Extracted page text data

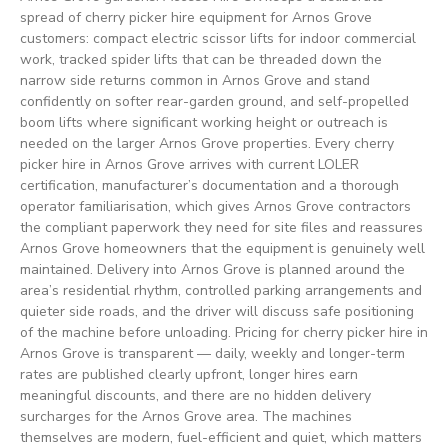
spread of cherry picker hire equipment for Arnos Grove
customers: compact electric scissor lifts for indoor commercial
work, tracked spider lifts that can be threaded down the
narrow side returns common in Arnos Grove and stand
confidently on softer rear-garden ground, and self-propelled
boom lifts where significant working height or outreach is
needed on the larger Arnos Grove properties. Every cherry
picker hire in Arnos Grove arrives with current LOLER
certification, manufacturer’s documentation and a thorough
operator familiarisation, which gives Arnos Grove contractors
the compliant paperwork they need for site files and reassures
Arnos Grove homeowners that the equipment is genuinely well
maintained. Delivery into Arnos Grove is planned around the
area’s residential rhythm, controlled parking arrangements and
quieter side roads, and the driver will discuss safe positioning
of the machine before unloading. Pricing for cherry picker hire in
Arnos Grove is transparent — daily, weekly and longer-term
rates are published clearly upfront, longer hires earn
meaningful discounts, and there are no hidden delivery
surcharges for the Arnos Grove area. The machines
themselves are modern, fuel-efficient and quiet, which matters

### YOUR ASSIGNMENT
Filter the lines above, keeping and copying those that contain "cherry".

### TASK OUTPUT
spread of cherry picker hire equipment for Arnos Grove
needed on the larger Arnos Grove properties. Every cherry
of the machine before unloading. Pricing for cherry picker hire in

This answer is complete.